[Page-level text extractions]

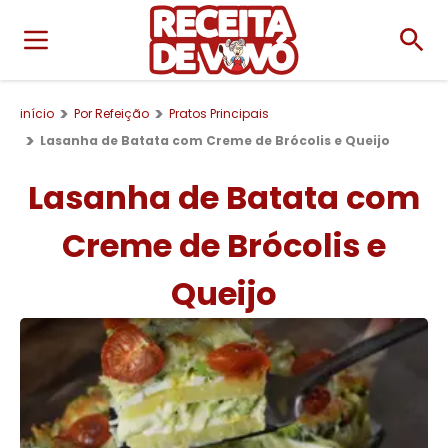
início
Por Refeição
Pratos Principais
Lasanha de Batata com Creme de Brócolis e Queijo
Lasanha de Batata com
Creme de Brócolis e
Queijo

→ **Task to complete**: Check every line above for the word "Brócolis" and copy those that have it.

→ **Response**:
Lasanha de Batata com Creme de Brócolis e Queijo
Creme de Brócolis e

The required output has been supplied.